Proper 18A
September 4, 2011
Ezekiel 33:7-11*Psalm 119:33-40*Romans 13:8-14*Matthew 18:15-20
Rev. David M. McNair
It’s a given: no parent in her/his right mind wakes up a sleeping child unless it’s necessary! But when it was necessary for your parents to awaken you when you were a child, how did they do it?
It might have sounded something like this: “Good morning sleepyhead! Rise and shine, time to wake up — get your clothes on… Lets get this day rollin’.” St. Paul uses similar language to urge the church in Rome and us to wake up. He writes, “you know what time it is, how it is now the moment for you to wake from sleep … the night is gone, the day is near … put on the Lord Jesus Christ.”
What a curious image: “Put on the Lord Jesus Christ.” What could it mean? What does it look like to put on Christ? How might we go about doing this? And, why do we need to do it? What good would it be – for us, for others, for the world — for us to put on the Lord Jesus Christ?
In the early Christian church, when new converts were baptized — which they did without wearing a stitch of clothing — after they came up out of the water and were dried off, they were given a new white robe to put on which they did not take off for at least a week after baptism. This robe signified their new life in Christ. So in baptism, we are not only bathed, but we are also clothed — clothed in Christ. This robe – like new skin— is our true identity as children of God – an identity that is truer even than our skin color, or ethnicity, or gender, or social status. St. Paul tells it like it is: “There is no longer Jew or Greek, … slave or free, … male or female; for all of you are one in Christ Jesus.” (1) Our deepest identity – being clothed in Christ — makes us one.
Skin color, ethnicity, gender, social status has been used too often as a way to divide us. We share a long history of damage done to Jews, females, or persons of color simply because they were Jewish, female or persons of color — or homosexual, or disabled, or too young to protect themselves. Such division and abuse gathers to a scream which threatens to drown out Paul’s revolutionary words. The fact that a portion of that damage has been done by Christians, sometimes in the name of the one whom they were clothed in baptism, testifies to the ways in which baptismal garb, though invisible, can become stained beyond recognition.

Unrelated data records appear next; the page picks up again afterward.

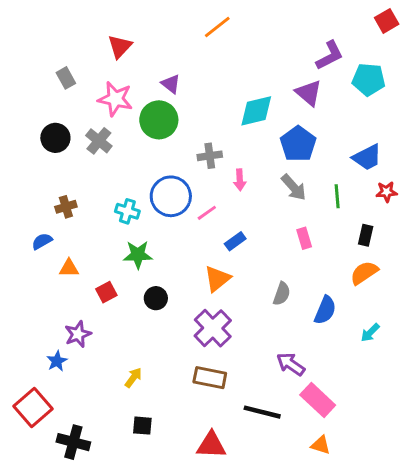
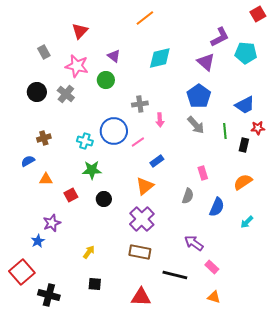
cyan diamond: (256, 111) -> (160, 58), moved
green circle: (159, 120) -> (106, 80), size x0.7
black rectangle: (366, 235) -> (244, 145), moved
pink rectangle: (304, 238) -> (203, 173), moved
pink rectangle: (318, 400) -> (212, 267), size x0.6

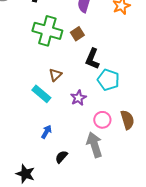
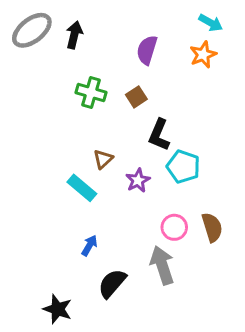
green cross: (47, 31) -> (91, 92), size x0.7
purple star: (78, 98) -> (138, 180), moved
black semicircle: (61, 157) -> (112, 283), size x1.5

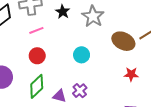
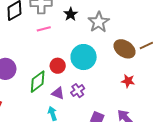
cyan circle: (82, 55) -> (84, 57), size x1.6
red circle: (37, 56) -> (58, 66), moved

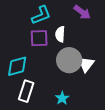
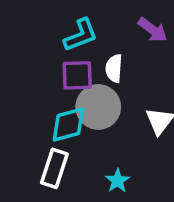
gray circle: (69, 60) -> (98, 107), moved
cyan diamond: (17, 66) -> (68, 125), moved

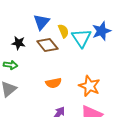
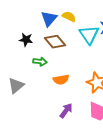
yellow semicircle: (63, 31) -> (69, 17), moved, turned -40
green arrow: (10, 65) -> (40, 62), moved

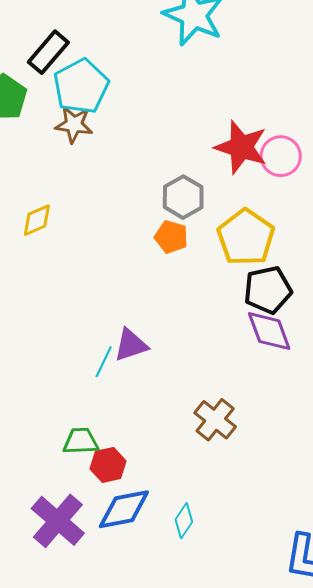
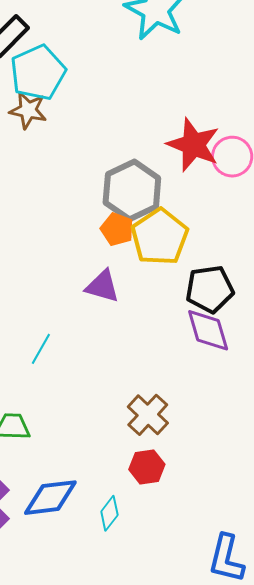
gray hexagon: (183, 197) -> (132, 190), size x1.4
yellow pentagon: (246, 237) -> (160, 237), moved
purple triangle: (131, 345) -> (102, 286), moved, turned 30
red hexagon: (108, 465) -> (147, 467), moved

And so we plead to God with the psalmist, “Purge me with hyssop and I shall be clean; Wash me, and I shall be whiter than snow.” (2) People in every age have sought to express and illuminate who they are through the clothing and adornment they place on their bodies. We humans seem to have a great desire to wear clothes and adornments that do more than just cover our nakedness. We want our clothing to express something important about us. Not only do we have clothes, we are, in a sense, defined by our clothes. Some people express their deepest commitments through the clothes and the adornments they wear.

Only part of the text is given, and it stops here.